While social media giants have taken different approaches, with varying success levels, one unique way that Twitter is using its own users to fish out less-than-true facts from their feeds is a program called Birdwatch. And as of this morning, the fact-checking notes that Birdwatch contributors place on questionable statements will now be visible to Twitter users across the entire country.

[Related: Whistleblower tells Congress that Twitter has a spy problem.]

The service, which expanded last month with hopes of bringing on 1,000 more contributors a month, is more or less a peer-to-peer fact checking service. It is kind of like sharing notes on a Google document with your classmates. You may have written something down incorrectly, but if you’re lucky, one of your peers may be able to add a suggested correction and context to a comment that isn’t quite accurate. 
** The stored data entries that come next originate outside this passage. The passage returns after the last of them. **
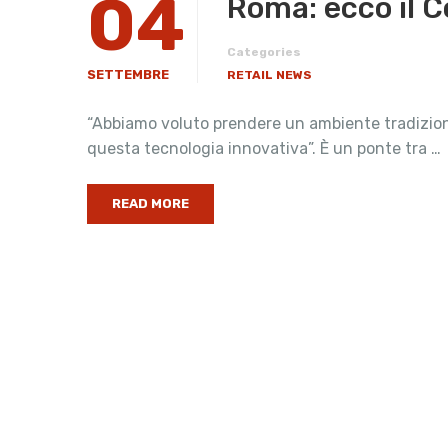
04
Roma: ecco il Co
Categories
SETTEMBRE
RETAIL NEWS
“Abbiamo voluto prendere un ambiente tradizionale
questa tecnologia innovativa”. È un ponte tra …
READ MORE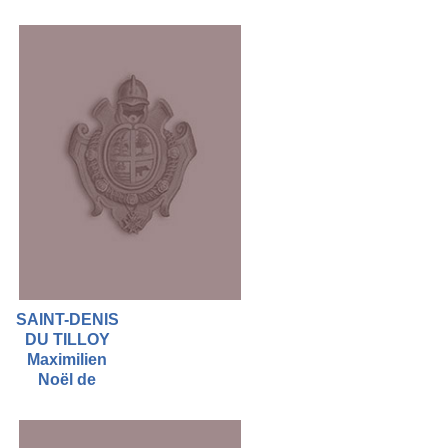
SAINT-DENIS
DU TILLOY
Maximilien
Noël de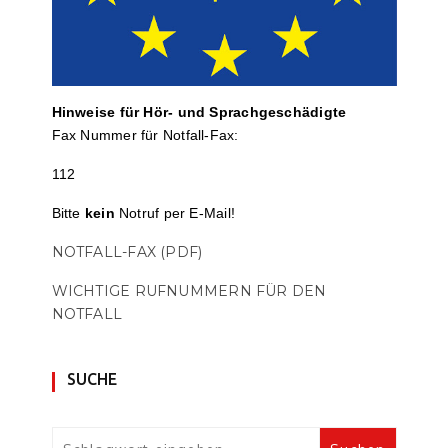
Hinweise für Hör- und Sprach­ge­schä­digte
Fax Nummer für Notfall-Fax:
112
Bitte
kein
Notruf per E-Mail!
NOTFALL-FAX (PDF)
WICHTIGE RUFNUMMERN FÜR DEN
NOTFALL
SUCHE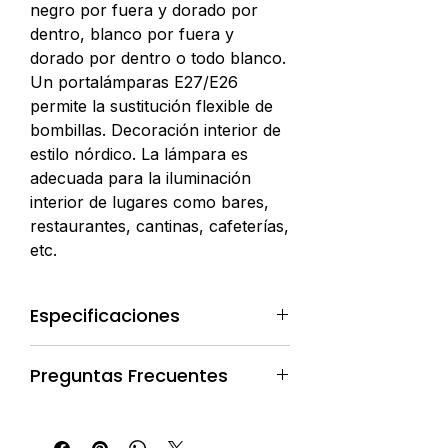
negro por fuera y dorado por
dentro, blanco por fuera y
dorado por dentro o todo blanco.
Un portalámparas E27/E26
permite la sustitución flexible de
bombillas. Decoración interior de
estilo nórdico. La lámpara es
adecuada para la iluminación
interior de lugares como bares,
restaurantes, cantinas, cafeterías,
etc.
Especificaciones
Lugar de origen: China
Preguntas Frecuentes
Nombre de la marca:Masodeco
Número de modelo:P4080
Pedidos y Compras
Tipo:Moderno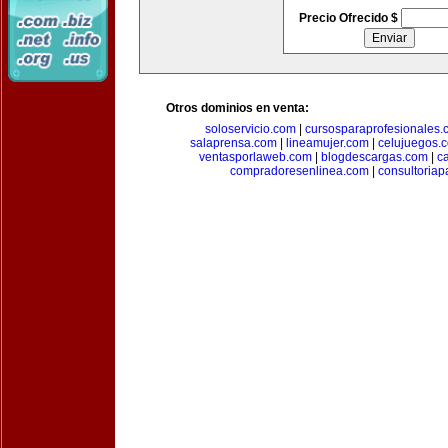
Precio Ofrecido $
Otros dominios en venta:
soloservicio.com
|
cursosparaprofesionales.
salaprensa.com
|
lineamujer.com
|
celujuegos.
ventasporlaweb.com
|
blogdescargas.com
|
ca
compradoresenlinea.com
|
consultoria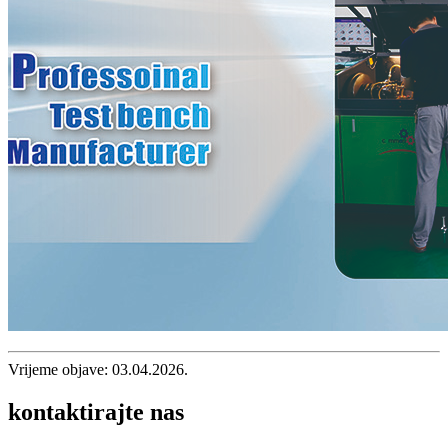
Vrijeme objave: 03.04.2026.
kontaktirajte nas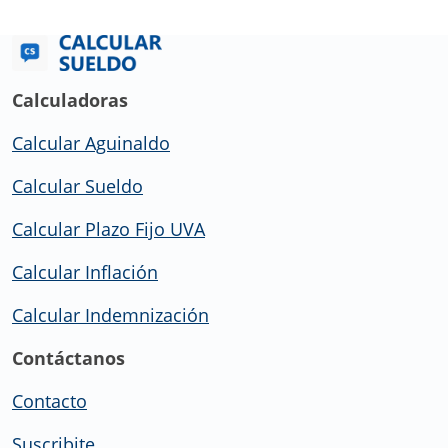
Calculadoras
Calcular Aguinaldo
Calcular Sueldo
Calcular Plazo Fijo UVA
Calcular Inflación
Calcular Indemnización
Contáctanos
Contacto
Suscribite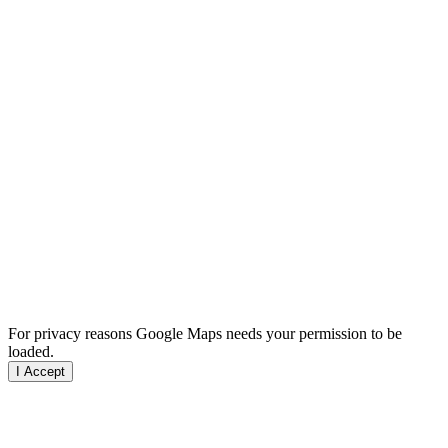
For privacy reasons Google Maps needs your permission to be
loaded.
I Accept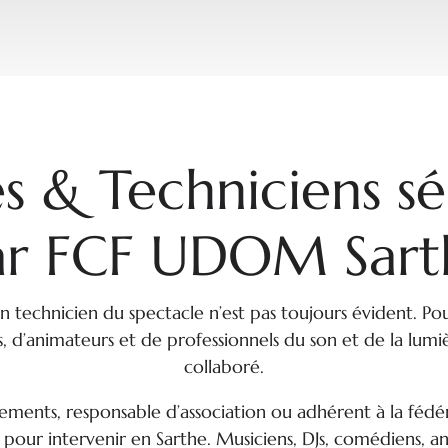
es & Techniciens s
ar FCF UDOM Sart
n technicien du spectacle n’est pas toujours évident. P
es, d’animateurs et de professionnels du son et de la lumiè
collaboré.
ments, responsable d’association ou adhérent à la fédér
es pour intervenir en Sarthe. Musiciens, DJs, comédiens, 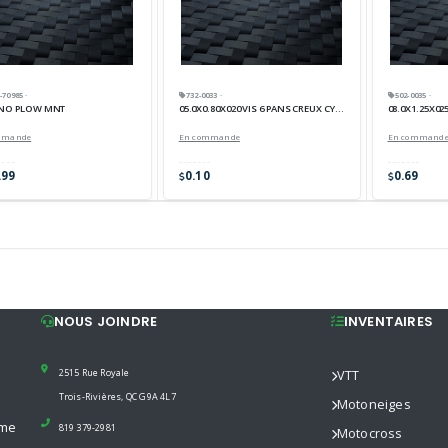
70985 ·
732-0033 ·
502-0035 ·
INO PLOW MNT
05.0X0.80X020 VIS 6 PANS CREUX CYL 12.9 D912
08.0X1.25X025
mmande
En commande
En command
.99
0.10
0.69
NOUS JOINDRE
INVENTAIRES
2515 Rue Royale
VTT
Trois-Rivières, QC G9A 4L7
Motoneiges
mme
819 379-2981
Motocross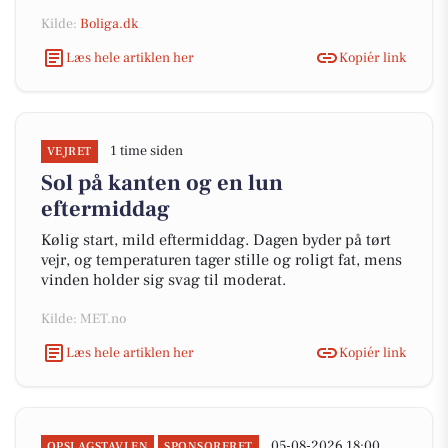
Kilde:
Boliga.dk
Læs hele artiklen her
Kopiér link
1 time siden
VEJRET
Sol på kanten og en lun
eftermiddag
Kølig start, mild eftermiddag. Dagen byder på tørt
vejr, og temperaturen tager stille og roligt fat, mens
vinden holder sig svag til moderat.
Kilde: MET.no
Læs hele artiklen her
Kopiér link
05-08-2026 18:00
OPSLAGSTAVLEN
SPONSORERET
But, with millions and millions of users, having just anybody throw their thoughts in the ring isn’t always the best way to go. Birdwatch contributors go through a vetting process that helps determine how helpful their comments are. A “rating impact” score supposedly makes sure that the fact checkers let into the fold continue to do a good job at the risk of having their Birdwatching abilities revoked.
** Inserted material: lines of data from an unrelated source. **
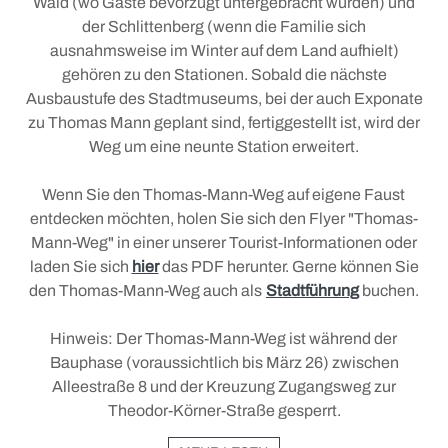
KINDER UND FAMILIE
Wald (wo Gäste bevorzugt untergebracht wurden) und
der Schlittenberg (wenn die Familie sich
Tölzer Summer Sound
ausnahmsweise im Winter auf dem Land aufhielt)
Stadt mit der besonderen Note
Familien Sommer
gehören zu den Stationen. Sobald die nächste
Ausbaustufe des Stadtmuseums, bei der auch Exponate
Tölzer Kunst und Kultur 65+
Familien Winter
zu Thomas Mann geplant sind, fertiggestellt ist, wird der
Tölzer Jazzkonzerte
Der Blomberg
Weg um eine neunte Station erweitert.
Brotzeit und Spiele
Wenn Sie den Thomas-Mann-Weg auf eigene Faust
entdecken möchten, holen Sie sich den Flyer "Thomas-
KONTAKT & ANSPRECHPARTNER
Mann-Weg" in einer unserer Tourist-Informationen oder
laden Sie sich
hier
das PDF herunter. Gerne können Sie
den Thomas-Mann-Weg auch als
Stadtführung
buchen.
Hinweis: Der Thomas-Mann-Weg ist während der
Bauphase (voraussichtlich bis März 26) zwischen
Alleestraße 8 und der Kreuzung Zugangsweg zur
Theodor-Körner-Straße gesperrt.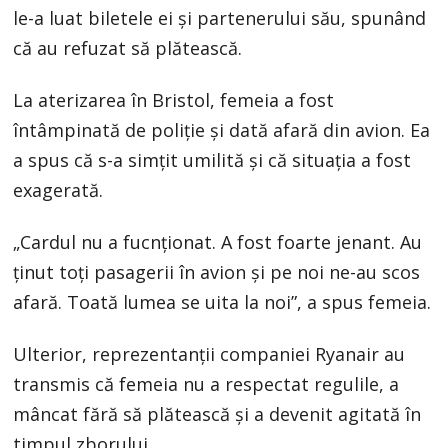
le-a luat biletele ei și partenerului său, spunând
că au refuzat să plătească.
La aterizarea în Bristol, femeia a fost
întâmpinată de poliție și dată afară din avion. Ea
a spus că s-a simțit umilită și că situația a fost
exagerată.
„Cardul nu a fucnționat. A fost foarte jenant. Au
ținut toți pasagerii în avion și pe noi ne-au scos
afară. Toată lumea se uita la noi”, a spus femeia.
Ulterior, reprezentanții companiei Ryanair au
transmis că femeia nu a respectat regulile, a
mâncat fără să plătească și a devenit agitată în
timpul zborului.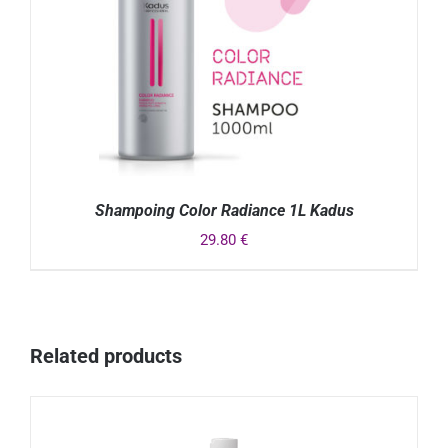
Shampoing Color Radiance 1L Kadus
29.80
€
DÉTAILS
Related products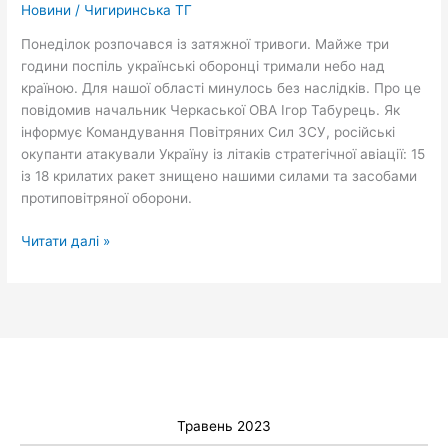
Новини
/
Чигиринська ТГ
Черкащині
Понеділок розпочався із затяжної тривоги. Майже три
години поспіль українські оборонці тримали небо над
країною. Для нашої області минулось без наслідків. Про це
повідомив начальник Черкаської ОВА Ігор Табурець. Як
інформує Командування Повітряних Сил ЗСУ, російські
окупанти атакували Україну із літаків стратегічної авіації: 15
із 18 крилатих ракет знищено нашими силами та засобами
протиповітряної оборони.
Читати далі »
Травень 2023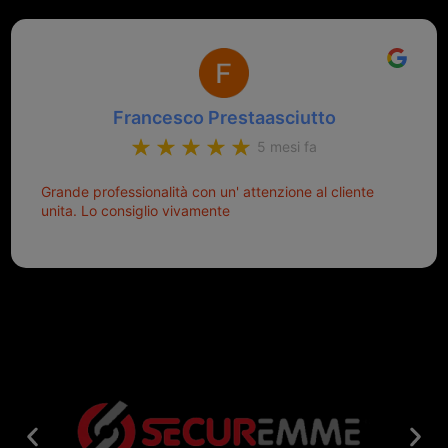
Francesco Prestaasciutto
5 mesi fa
Grande professionalità con un' attenzione al cliente
unita. Lo consiglio vivamente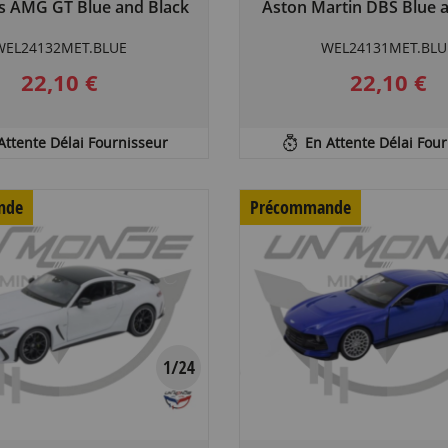
 AMG GT Blue and Black
Aston Martin DBS Blue 
WEL24132MET.BLUE
WEL24131MET.BLU
22,10 €
22,10 €
Attente Délai Fournisseur
En Attente Délai Fou
nde
Précommande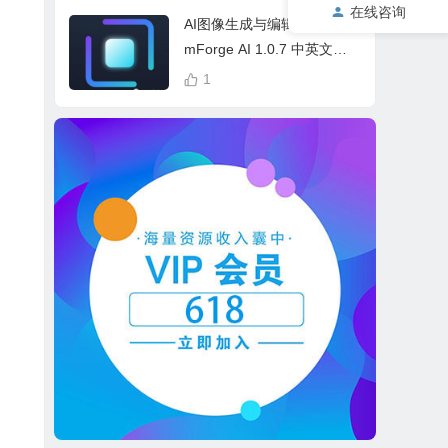
cess Bundle
在线咨询
AI图像生成与编辑软件 Drea
mForge AI 1.0.7 中英文多
语言 Win 本地离线运行
1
This is a feature of the “bridging algorithm” Twitter integrated into the program that finds consensus among multiple groups for content that is highlighted, versus just running it like a popularity contest based on number of upvotes. “This is a novel approach. We’re not aware of other areas where this has been done before,” Twitter Product VP Keith Coleman tells TechCrunch. In testing, apparently people are 20-40 percent less likely to agree with a “misleading” post after viewing Birdwatch notes compared to those who just saw the tweet. 

[Related: Twitter’s fact-checking program might be headed to your feed.]

But, all of this does come with concerns—research from nonprofit media institute Poynter found that the most “prolific” Birdwatcher user’s notes are more likely to mark tweets critical of conservative politicians as “misleading” while marking similar tweets critical of left-wing politicians as “not misleading.” Additionally, less than half of Birdwatch comments include a source, according to the Poynter research. As recently as last month, the community allowed a QAnon account into the project.